◆ **Data for the task**
-- Opening Marker --

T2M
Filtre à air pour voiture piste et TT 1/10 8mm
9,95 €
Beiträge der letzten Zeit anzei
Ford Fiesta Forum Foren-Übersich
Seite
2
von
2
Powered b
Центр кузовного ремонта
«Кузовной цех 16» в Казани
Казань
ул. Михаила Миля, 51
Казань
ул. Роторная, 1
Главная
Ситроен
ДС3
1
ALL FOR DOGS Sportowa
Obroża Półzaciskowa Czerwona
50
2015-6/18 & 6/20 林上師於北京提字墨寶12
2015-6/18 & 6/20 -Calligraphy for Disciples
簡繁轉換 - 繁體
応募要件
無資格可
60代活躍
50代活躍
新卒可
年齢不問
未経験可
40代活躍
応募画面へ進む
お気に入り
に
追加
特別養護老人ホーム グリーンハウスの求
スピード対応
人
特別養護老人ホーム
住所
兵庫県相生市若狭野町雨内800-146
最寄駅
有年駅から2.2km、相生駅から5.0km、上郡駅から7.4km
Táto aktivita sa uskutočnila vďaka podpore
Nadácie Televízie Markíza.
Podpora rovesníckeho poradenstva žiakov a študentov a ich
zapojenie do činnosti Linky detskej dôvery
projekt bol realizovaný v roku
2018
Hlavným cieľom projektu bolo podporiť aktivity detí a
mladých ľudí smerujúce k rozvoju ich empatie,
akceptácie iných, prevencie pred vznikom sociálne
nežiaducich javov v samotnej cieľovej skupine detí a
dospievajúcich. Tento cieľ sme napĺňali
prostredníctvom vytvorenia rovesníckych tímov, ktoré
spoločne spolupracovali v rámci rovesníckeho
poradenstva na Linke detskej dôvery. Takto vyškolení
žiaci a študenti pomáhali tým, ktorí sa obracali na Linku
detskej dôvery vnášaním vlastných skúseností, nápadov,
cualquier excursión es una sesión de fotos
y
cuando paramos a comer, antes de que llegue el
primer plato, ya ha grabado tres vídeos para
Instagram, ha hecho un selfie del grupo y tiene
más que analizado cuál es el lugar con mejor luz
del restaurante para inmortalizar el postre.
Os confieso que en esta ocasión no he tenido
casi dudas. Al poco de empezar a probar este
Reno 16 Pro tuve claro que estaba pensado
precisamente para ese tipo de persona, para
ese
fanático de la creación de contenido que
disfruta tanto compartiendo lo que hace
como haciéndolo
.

-- Closing Marker --

◆ **Problem statement**
Report back every line of the entries in which "detskej" occurs.

◆ **Answer to this problem**
zapojenie do činnosti Linky detskej dôvery
poradenstva na Linke detskej dôvery. Takto vyškolení
detskej dôvery vnášaním vlastných skúseností, nápadov,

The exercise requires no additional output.